In the United Kingdom, on 8 April 2014, the channel recorded a viewership of 178.5K impressions. As the weeks progressed, the ratings further increased to 214.7K impressions. Thus, Iss Pyaar Ko Kya Naam Doon? Ek Baar Phir became the first show on the UK Asian television channel to achieve a record-high rating in its respective time slot.
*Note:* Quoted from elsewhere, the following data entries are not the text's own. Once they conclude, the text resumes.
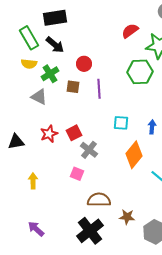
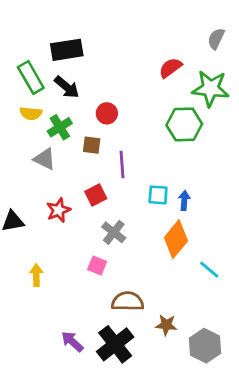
purple line: (99, 89) -> (122, 165), moved
blue arrow: (152, 127) -> (184, 200), moved
red square: (74, 133) -> (96, 195), moved
purple arrow: (36, 229) -> (72, 342), moved

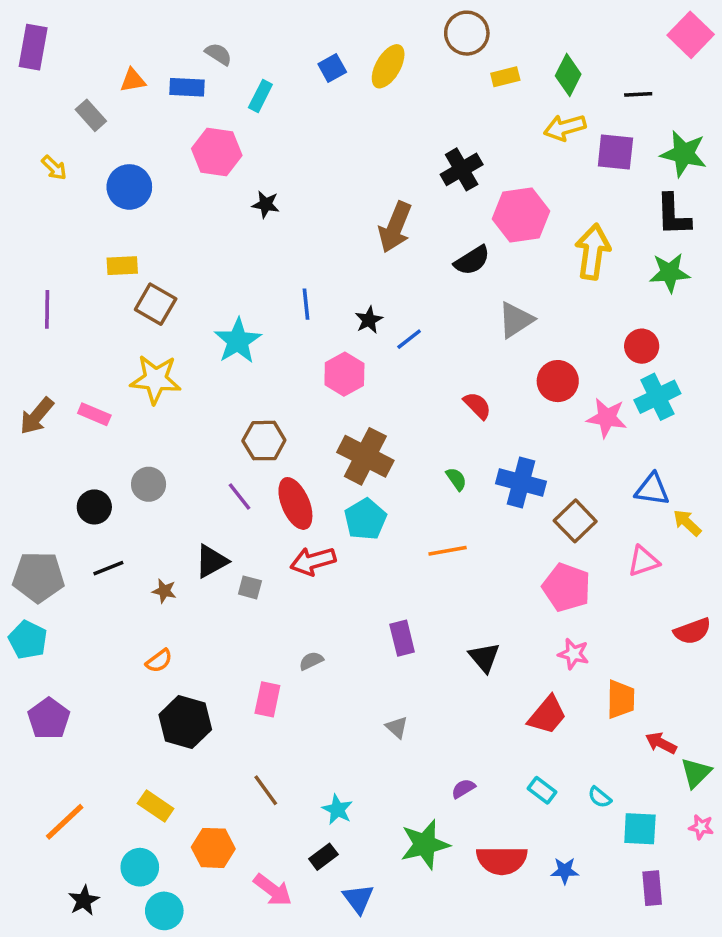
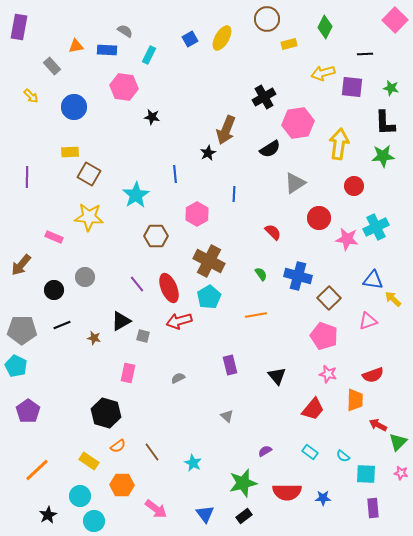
green diamond: (568, 75) -> (325, 27), moved
green star: (684, 154) -> (391, 88), size x0.6
black star: (369, 320) -> (208, 153), moved
blue line: (409, 339) -> (234, 194), turned -49
red circle: (642, 346) -> (354, 186), moved
brown arrow: (37, 416) -> (21, 265), moved
brown hexagon: (264, 441) -> (156, 236), moved
red semicircle: (692, 631) -> (373, 375), moved
orange semicircle: (159, 661) -> (118, 446), moved
pink rectangle: (267, 699) -> (128, 373), moved
black rectangle: (323, 857) -> (244, 516), moved

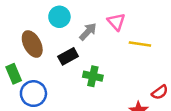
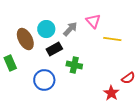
cyan circle: (59, 17) -> (46, 29), moved
blue circle: (33, 94) -> (44, 80), moved

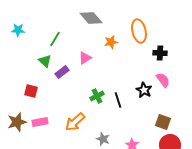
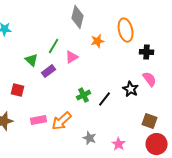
gray diamond: (91, 18) -> (78, 17), turned 55
green line: (55, 39) -> (54, 46), moved
black line: (118, 100) -> (105, 99), turned 56
pink rectangle: (40, 122) -> (39, 120), moved

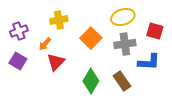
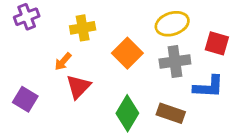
purple cross: (19, 31) -> (27, 17), moved
purple square: (18, 61) -> (25, 99), moved
brown rectangle: (122, 81) -> (171, 113), turned -36

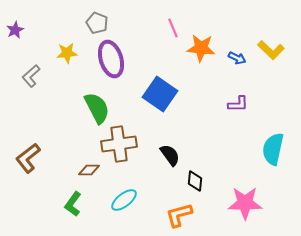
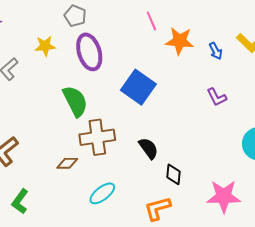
blue arrow: (237, 58) -> (216, 51), turned 36
purple L-shape: (238, 104) -> (217, 97), turned 65
green L-shape: (73, 204) -> (20, 201), moved

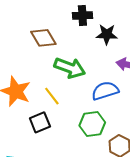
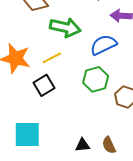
yellow line: (52, 96) -> (52, 58), turned -72

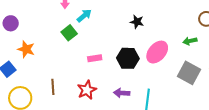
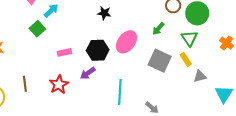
green arrow: (190, 41) -> (158, 29), turned -32
purple arrow: (122, 93) -> (88, 73), moved, turned -35

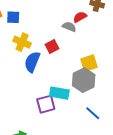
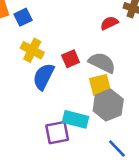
blue square: (13, 17) -> (23, 17), turned -32
gray semicircle: (69, 27) -> (102, 63), moved, size x1.5
yellow square: (89, 63) -> (100, 85), moved

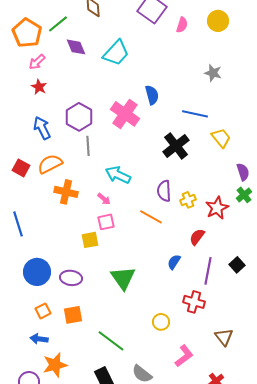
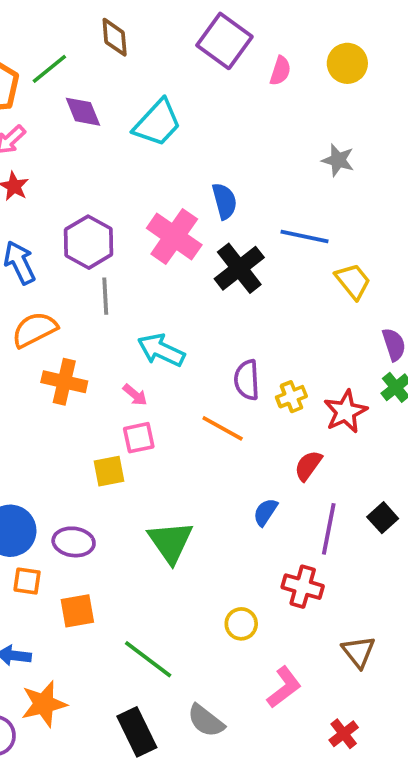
black cross: (176, 146) -> (239, 268), moved
orange square: (43, 311) -> (27, 581), moved, turned 35

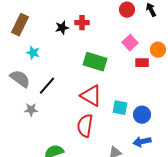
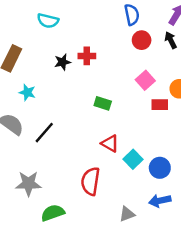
green rectangle: (95, 62) -> (103, 103), size x0.6
red triangle: (91, 96) -> (110, 143), moved, size x0.7
cyan square: (120, 108) -> (133, 159), turned 35
gray star: (31, 110) -> (28, 184), moved, size x1.5

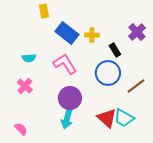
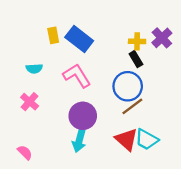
yellow rectangle: (44, 11) -> (53, 35), moved
yellow cross: (92, 35) -> (137, 41), moved
brown line: (136, 86) -> (132, 106), moved

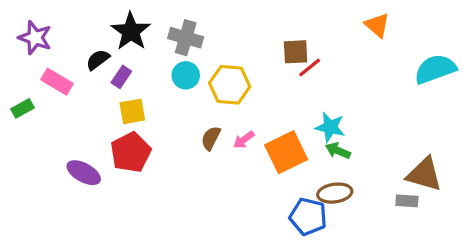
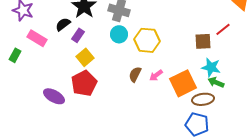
brown square: (296, 52) -> (203, 41), moved
red line: (310, 67) -> (223, 29), moved
green rectangle: (22, 108) -> (15, 55), turned -32
yellow square: (132, 111) -> (85, 57), turned -30
brown ellipse: (335, 193) -> (203, 99), moved

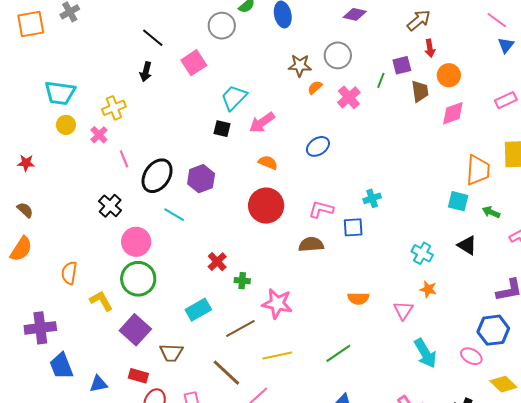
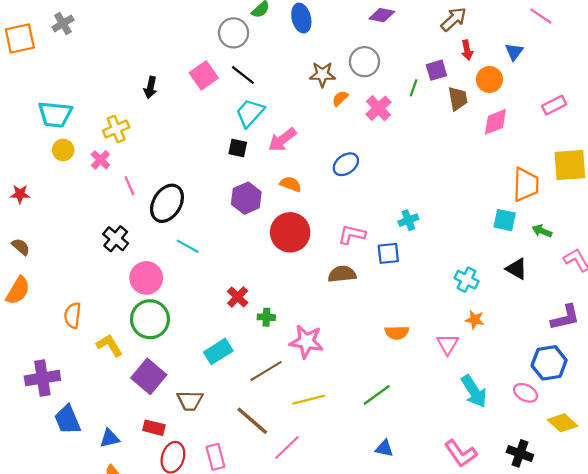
black line: (153, 38) -> (243, 75), moved
blue triangle: (506, 45) -> (514, 52), moved
purple hexagon: (201, 179) -> (246, 198), moved

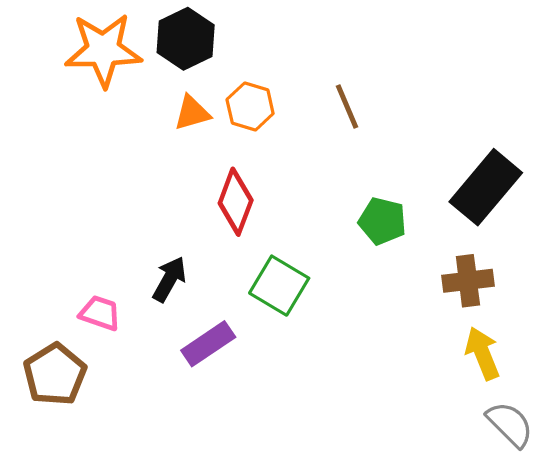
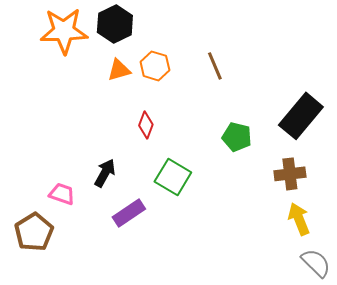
red diamond: (236, 202) -> (146, 125), size x0.7

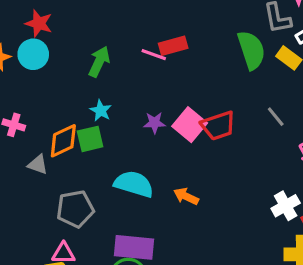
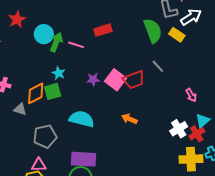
red star: (39, 23) -> (17, 19), turned 30
cyan circle: (33, 54) -> (44, 34), moved
pink line: (154, 55) -> (76, 45), moved
gray line: (276, 117) -> (158, 66), moved
orange arrow: (186, 196) -> (129, 119), moved

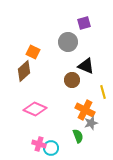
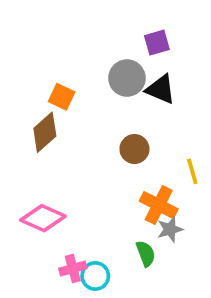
black triangle: (86, 66) -> (161, 89), moved
pink diamond: (35, 109) -> (43, 218), moved
pink cross: (39, 144) -> (73, 269), turned -32

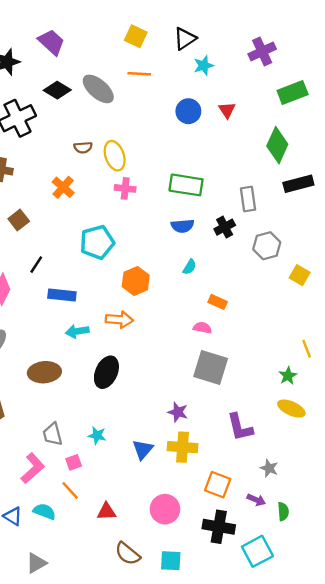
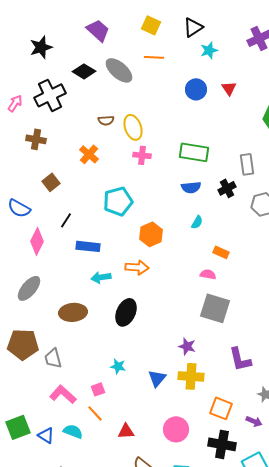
purple trapezoid: (51, 42) -> (98, 30), moved
gray trapezoid: (53, 434) -> (53, 358), moved
pink L-shape: (33, 468) -> (63, 394), turned -96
==National and international broadcast==
Iss Pyaar Ko Kya Naam Doon? Ek Baar Phir inspired several multilingual dubs.

===National===
- In the Malayalam language as Mounam Sammatham 2, it aired on Asianet Plus and also streams on Hotstar.
- In the Telugu language as Geetha Govindam, it aired on Star Maa and also streams on Hotstar.

===International===
- In Armenia as Inchpes Kochel Ays Sere 2 in Armenian, it aired on Armenia TV
- In Canada and the United States as Iss Pyaar Ko Kya Naam Doon? Ek Baar Phir was subtitled in English and transmitted by ATN
- In Indonesia as Inikah Cinta? in Indonesian, it aired on SCTV
- In Russia as как назвать эту любовь? 2 in Russian, it aired on Russian TV
- In South Africa as Strange Love in English, it aired on Star Life
- In Turkey as Tatlı Bela in Turkish, it aired on Kanal 7
- In the United Kingdom as What Shall I Name This Love? Once Again subtitled in English, it aired on StarPlus UK.